Para desassociar a pecuária do desmatamento e de práticas criminosas, quem vende boi precisa provar que o animal não passou por essas áreas, em nenhuma etapa da cadeia, incluindo a indireta, ou seja, todas as fazendas nas quais viveu ao longo da vida. No Brasil, esse ainda é um desafio. A última edição do Radar Verde, único indicador, público e independente, de transparência e controle da cadeia de produção e comercialização de carne bovina no Brasil, mostrou 95% dos maiores varejistas e 92% dos frigoríficos localizados na Amazônia Legal possuem controle da cadeia pecuária muito baixo. Isso pode mudar se as empresas se comprometerem a adotar melhores práticas e a cobrar o mesmo de seus fornecedores.
Mais controle da cadeia não leva, por si só, ao aumento da produtividade, mas as coisas podem andar juntas. O estudo, “Da escassez à abundância”, do Amazônia 2030, detalha o caminho. Segundo os pesquisadores, é possível triplicar a produtividade dos pastos que ocupam 80% da área em uso agropecuário na região. Para isso, os fazendeiros precisam fazer a sua parte, investindo em cultivo e manejo do pasto, no cuidado sanitário dos animais e no treinamento de pessoal, práticas que podem aumentar a média de produtividade do gado bovino de 80 kg/hectare/ano para 300 kg/hectare/ano.

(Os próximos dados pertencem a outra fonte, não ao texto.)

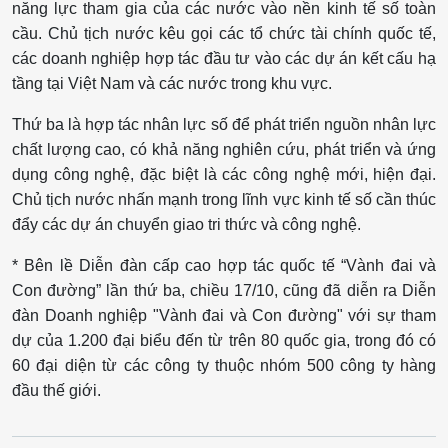
năng lực tham gia của các nước vào nền kinh tế số toàn
cầu. Chủ tịch nước kêu gọi các tổ chức tài chính quốc tế,
các doanh nghiệp hợp tác đầu tư vào các dự án kết cấu hạ
tầng tại Việt Nam và các nước trong khu vực.
Thứ ba là hợp tác nhân lực số để phát triển nguồn nhân lực
chất lượng cao, có khả năng nghiên cứu, phát triển và ứng
dụng công nghệ, đặc biệt là các công nghệ mới, hiện đại.
Chủ tịch nước nhấn mạnh trong lĩnh vực kinh tế số cần thúc
đẩy các dự án chuyển giao tri thức và công nghệ.
* Bên lề Diễn đàn cấp cao hợp tác quốc tế “Vành đai và
Con đường” lần thứ ba, chiều 17/10, cũng đã diễn ra Diễn
đàn Doanh nghiệp "Vành đai và Con đường" với sự tham
dự của 1.200 đại biểu đến từ trên 80 quốc gia, trong đó có
60 đại diện từ các công ty thuộc nhóm 500 công ty hàng
đầu thế giới.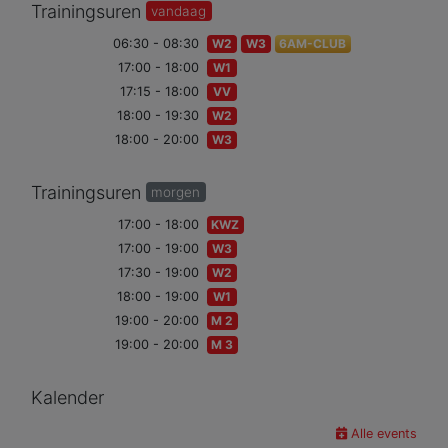
Trainingsuren
vandaag
06:30 - 08:30
W2
W3
6AM-CLUB
17:00 - 18:00
W1
17:15 - 18:00
VV
18:00 - 19:30
W2
18:00 - 20:00
W3
Trainingsuren
morgen
17:00 - 18:00
KWZ
17:00 - 19:00
W3
17:30 - 19:00
W2
18:00 - 19:00
W1
19:00 - 20:00
M 2
19:00 - 20:00
M 3
Kalender
Alle events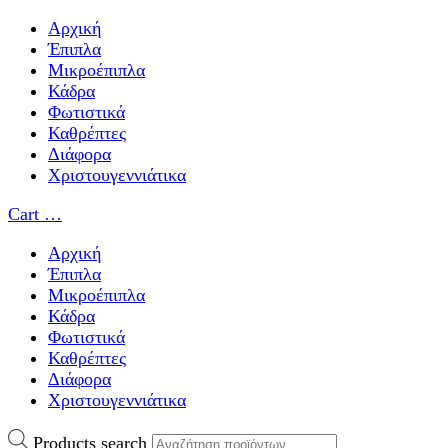
Αρχική
Έπιπλα
Μικροέπιπλα
Κάδρα
Φωτιστικά
Καθρέπτες
Διάφορα
Χριστουγεννιάτικα
Cart
…
Αρχική
Έπιπλα
Μικροέπιπλα
Κάδρα
Φωτιστικά
Καθρέπτες
Διάφορα
Χριστουγεννιάτικα
Products search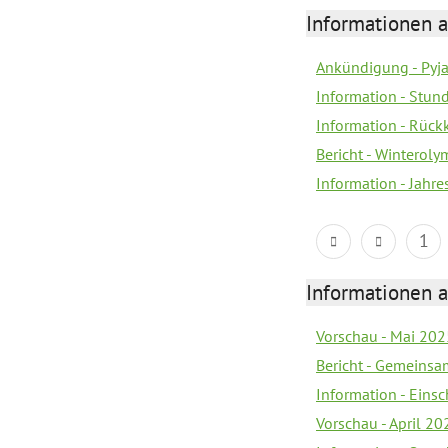
Informationen a
Ankündigung - Pyj
Information - Stun
Information - Rückk
Bericht - Winteroly
Information - Jahr
1
Informationen a
Vorschau - Mai 2025
Bericht - Gemeinsa
Information - Eins
Vorschau - April 20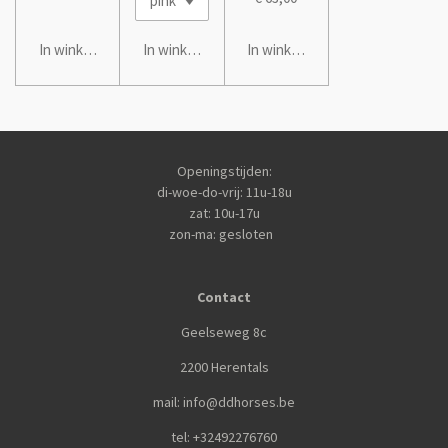
In winkelwagen
In winkelwagen
In winkelwagen
Openingstijden:
di-woe-do-vrij: 11u-18u
zat: 10u-17u
zon-ma: gesloten
Contact
Geelseweg 8c
2200 Herentals
mail: info@ddhorses.be
tel: +32492276760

Outra sugestão interessante do mesmo trabalho é concentrar a criação de gado perto dos frigoríficos que os abatem, o que exigiria menos investimento em logística e infraestrutura e ainda facilitaria o trabalho de controle da cadeia. Os pesquisadores afirmam que os pastos necessários para abastecer a demanda projetada até 2030 estão localizados até 60 km dos atuais frigoríficos na Amazônia e que, portanto, o governo deveria focar os investimentos nessas áreas, tornando possível reformar em cinco anos os 15 milhões de hectares de pastos degradados nessas zonas. Mais produtividade, com zero desmatamento.
Já investigamos os problemas e encontramos soluções, o que falta para a pecuária brasileira evoluir? Temos potencial não só de ser os maiores no mercado global, mas também de dar exemplos de como transformar uma atividade associada à destruição em uma impulsionadora do real desenvolvimento. Aquele que leva sim em conta indicadores econômicos, claro, mas que também olha para as questões socioambientais e para o verdadeiro sentido da palavra sustentabilidade, que é a capacidade de não só chegar a algum lugar, como o primeiro no ranking de exportações de carne, mas a de se manter nele.
*Angélica Queiroz é jornalista e gerente de conteúdo em O Mundo que Queremos. Dayane Nascimento é jornalista e coordenadora de projeto em O Mundo que Queremos.